Robert Hébras n'est pas un prévenu ordinaire. A 88 ans, il est l'un des rares survivants du massacre d'Oradour-sur-Glane, ce village de Haute-Vienne où 642 habitants avaient été massacrés le 10 juin 1944 par une unité de Waffen SS. Début septembre, c'est lui qui avait tenu la main de François Hollande et de Joachim Gauck, lorsque le président français et son homologue allemand avaient visité le village martyr.
Phrase polémique dans un livre-souvenir
De ce drame, le survivant avait tiré un livre de souvenirs, publié en 1992. C'est précisément une phrase de cet ouvrage, Oradour-sur-Glane, le drame heure par heure, qui lui a valu de comparaître devant la justice.

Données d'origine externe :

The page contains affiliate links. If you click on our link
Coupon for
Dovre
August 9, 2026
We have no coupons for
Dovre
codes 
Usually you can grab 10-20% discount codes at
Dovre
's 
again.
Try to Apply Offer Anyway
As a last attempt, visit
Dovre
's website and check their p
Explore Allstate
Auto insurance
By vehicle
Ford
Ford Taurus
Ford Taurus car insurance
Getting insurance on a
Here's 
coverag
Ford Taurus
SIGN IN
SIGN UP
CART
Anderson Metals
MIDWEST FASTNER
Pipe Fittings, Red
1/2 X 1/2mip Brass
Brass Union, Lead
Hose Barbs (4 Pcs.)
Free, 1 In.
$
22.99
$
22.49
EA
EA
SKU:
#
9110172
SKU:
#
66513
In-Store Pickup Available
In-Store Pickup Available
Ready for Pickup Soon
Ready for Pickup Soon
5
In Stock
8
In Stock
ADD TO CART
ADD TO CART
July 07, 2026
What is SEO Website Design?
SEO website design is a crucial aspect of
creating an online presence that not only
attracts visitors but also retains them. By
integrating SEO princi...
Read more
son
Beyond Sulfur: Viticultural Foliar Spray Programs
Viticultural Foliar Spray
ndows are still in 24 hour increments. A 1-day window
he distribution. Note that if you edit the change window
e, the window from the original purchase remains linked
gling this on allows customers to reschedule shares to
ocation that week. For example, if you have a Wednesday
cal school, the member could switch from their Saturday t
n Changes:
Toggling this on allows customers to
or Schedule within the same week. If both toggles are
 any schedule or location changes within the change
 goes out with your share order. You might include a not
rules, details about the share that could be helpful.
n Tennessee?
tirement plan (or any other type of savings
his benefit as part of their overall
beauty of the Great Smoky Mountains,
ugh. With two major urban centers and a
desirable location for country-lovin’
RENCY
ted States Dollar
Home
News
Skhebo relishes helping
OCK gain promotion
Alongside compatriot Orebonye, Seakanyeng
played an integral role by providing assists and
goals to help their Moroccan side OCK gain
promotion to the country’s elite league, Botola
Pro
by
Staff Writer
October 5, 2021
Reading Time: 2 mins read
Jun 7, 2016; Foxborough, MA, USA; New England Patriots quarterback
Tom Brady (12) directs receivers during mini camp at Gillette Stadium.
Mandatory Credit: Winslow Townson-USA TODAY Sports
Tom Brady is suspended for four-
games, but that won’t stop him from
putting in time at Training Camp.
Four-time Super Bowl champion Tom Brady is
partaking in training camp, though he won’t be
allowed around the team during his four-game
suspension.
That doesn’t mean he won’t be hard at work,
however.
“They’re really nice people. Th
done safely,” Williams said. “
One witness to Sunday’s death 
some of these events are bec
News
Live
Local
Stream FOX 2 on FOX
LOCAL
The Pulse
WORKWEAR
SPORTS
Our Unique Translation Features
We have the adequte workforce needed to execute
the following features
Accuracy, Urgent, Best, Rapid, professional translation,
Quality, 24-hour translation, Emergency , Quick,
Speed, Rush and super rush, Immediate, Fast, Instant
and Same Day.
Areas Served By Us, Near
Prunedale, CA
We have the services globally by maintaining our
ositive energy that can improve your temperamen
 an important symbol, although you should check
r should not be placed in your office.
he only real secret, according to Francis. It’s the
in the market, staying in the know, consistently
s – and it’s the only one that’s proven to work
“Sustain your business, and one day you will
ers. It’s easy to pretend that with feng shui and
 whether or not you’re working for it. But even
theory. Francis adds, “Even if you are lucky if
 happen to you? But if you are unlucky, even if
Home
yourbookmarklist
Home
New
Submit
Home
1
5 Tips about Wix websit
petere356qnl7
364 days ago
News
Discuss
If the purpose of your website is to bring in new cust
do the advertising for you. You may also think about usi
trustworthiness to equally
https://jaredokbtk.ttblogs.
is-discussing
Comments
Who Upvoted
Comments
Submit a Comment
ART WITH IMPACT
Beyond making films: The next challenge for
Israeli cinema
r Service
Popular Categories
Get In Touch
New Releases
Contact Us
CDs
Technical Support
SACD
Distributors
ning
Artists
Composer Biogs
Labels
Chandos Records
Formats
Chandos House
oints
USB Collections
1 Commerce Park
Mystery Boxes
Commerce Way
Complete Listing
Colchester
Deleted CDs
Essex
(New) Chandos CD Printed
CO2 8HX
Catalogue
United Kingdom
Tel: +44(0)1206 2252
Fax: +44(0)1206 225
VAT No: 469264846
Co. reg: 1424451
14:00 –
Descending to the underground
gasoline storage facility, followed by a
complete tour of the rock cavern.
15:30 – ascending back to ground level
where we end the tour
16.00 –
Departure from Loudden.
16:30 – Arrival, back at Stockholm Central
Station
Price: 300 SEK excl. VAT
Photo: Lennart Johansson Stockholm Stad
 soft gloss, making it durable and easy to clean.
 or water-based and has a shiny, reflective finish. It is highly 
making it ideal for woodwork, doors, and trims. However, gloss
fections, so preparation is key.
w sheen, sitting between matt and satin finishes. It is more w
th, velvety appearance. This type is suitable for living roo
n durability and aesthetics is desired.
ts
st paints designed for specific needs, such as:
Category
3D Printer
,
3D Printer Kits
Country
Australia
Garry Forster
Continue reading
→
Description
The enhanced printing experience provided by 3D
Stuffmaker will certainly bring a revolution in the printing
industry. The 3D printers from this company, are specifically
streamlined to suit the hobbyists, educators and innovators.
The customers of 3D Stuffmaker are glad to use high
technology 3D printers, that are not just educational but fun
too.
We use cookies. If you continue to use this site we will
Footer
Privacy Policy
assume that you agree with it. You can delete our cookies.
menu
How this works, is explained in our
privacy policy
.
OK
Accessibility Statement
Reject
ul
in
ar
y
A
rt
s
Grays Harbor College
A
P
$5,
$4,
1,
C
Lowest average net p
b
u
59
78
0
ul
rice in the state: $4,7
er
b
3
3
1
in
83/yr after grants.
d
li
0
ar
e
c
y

"Parmi les hommes de main [de l'unité qui a perpétré le massacre], écrit-il, il y avait quelques Alsaciens soi-disant enrôlés de force dans les unités SS". Des habitants de cette région, annexée en 1940 à l'Allemagne, avaient en effet été soumis contre leur gré à la conscription dans les troupes allemandes. En remettant en cause le caractère forcé de cette incorporation, véritable drame en Alsace, Robert Hébras s'est attiré les foudres de ceux qui se sont eux-mêmes surnommés les "Malgré-nous".
Le vieil homme a apporté des nuances dans les éditions suivantes de son livre. Mais en 2008, un nouveau tirage a repris la première version, et deux associations de "Malgré-nous" ont porté plainte.
Contestation d'une "vérité historique"
Débouté en première instance par le tribunal de Strasbourg en 2010, Robert Hébras avait été condamné à Colmar en septembre 2012. La cour d'appel a estimé que l'homme avait contesté une "vérité historiquement et judiciairement établie".
Une condamnation injuste, pour l'intéressé, qui indiquait avoir modifié son ouvrage en 2004 "dans un souci de réconciliation avec l'Alsace". Il assurait également ne pas être à l'origine de la réédition de la première version de son texte. "Je demande seulement qu'on enlève ma condamnation, c'est la seule chose qui me préoccupe", a-t-il indiqué.
Les juges de la cour de cassation l'on finalement suivi.